You know, that other person can wonder, “Why is this person acting differently when I haven’t done anything differently?” so it affects them as well. I think it just becomes this pool of feedback depending on the people and the situation. I think there’s a lot of correlation between those things. If you struggle with things like suicide it can be very difficult to be in a relationship because a lot of that can stem from not caring and nihilism… not not-caring, like you, don’t care about anything, but it could be that you care about something a lot and you realize that that thing is not real or doesn’t matter. People just realize, “Wait, this doesn’t matter, you know, I’m gonna really try hard and then I feel like it doesn’t matter anyway, I’m just going to complicate this.” When you have those types of thoughts and have a problem in a relationship sometimes it can be really hard to talk about the problem, because you already feel like nothing matters […] you can put yourself in some precarious mental places.

What do you turn to for positivity when you’re in a dark place?

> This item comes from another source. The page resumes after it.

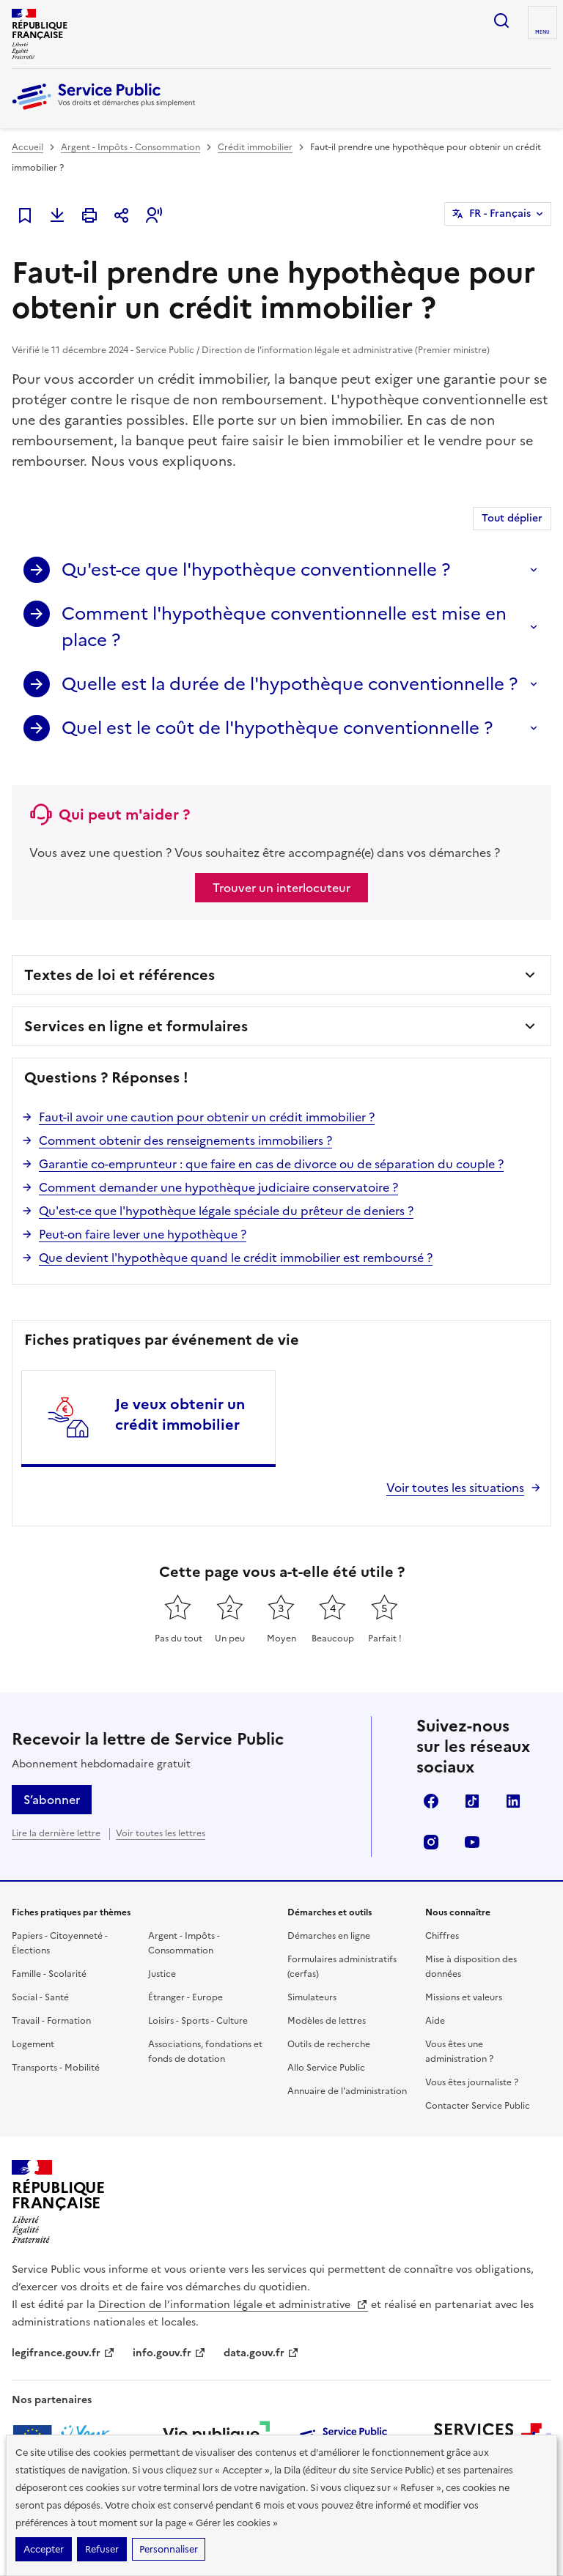  I want to click on Outils de recherche, so click(328, 2044).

For me personally, I turn to art, I turn to my writing. A lot of people– well, not a lot of people, but I know some people who will be like, “If you’re sad, why do you listen to sad songs? Won’t it make you sadder?” For me, it’s really cathartic almost like crying. I turn to art, music, artists I find inspirational. Then also I write a lot, besides writing songs, I’ll write short stories that I don’t show people, I’ll write poetry, I’ll write little paragraphs of things that are on my mind. I’ll write songs and lyrics and I’ll make a beat. I turn to art. I’ve been lucky to never struggle with something like drugs. I know people turn to drugs, I’ve had friends turn to drugs, um, I’ve known people who’ve passed from it. I’m lucky that I’ve been able to turn to art and writing.

cøzybøy spends much of his time corresponding with fans via Instagram comments and Twitter DMs in addition to Discord chats and Livestreams. His commitment to growing an audience through an authentic discussion of issues like mental health and love proves to be of superior importance to his journey so far. However, in an era of more and more serious confrontation with mental health and toxic or harmful behavior within relationships, particularly from men, we have to hope that the safest avenues are being considered alongside those which feel most available to us in times of need. As music like cøzybøy’s is an excellent outlet for many of us, he should continue to use his platform to positively impact his fans, providing them with information about additional resources that correlate with the seriousness of the stories he puts on wax.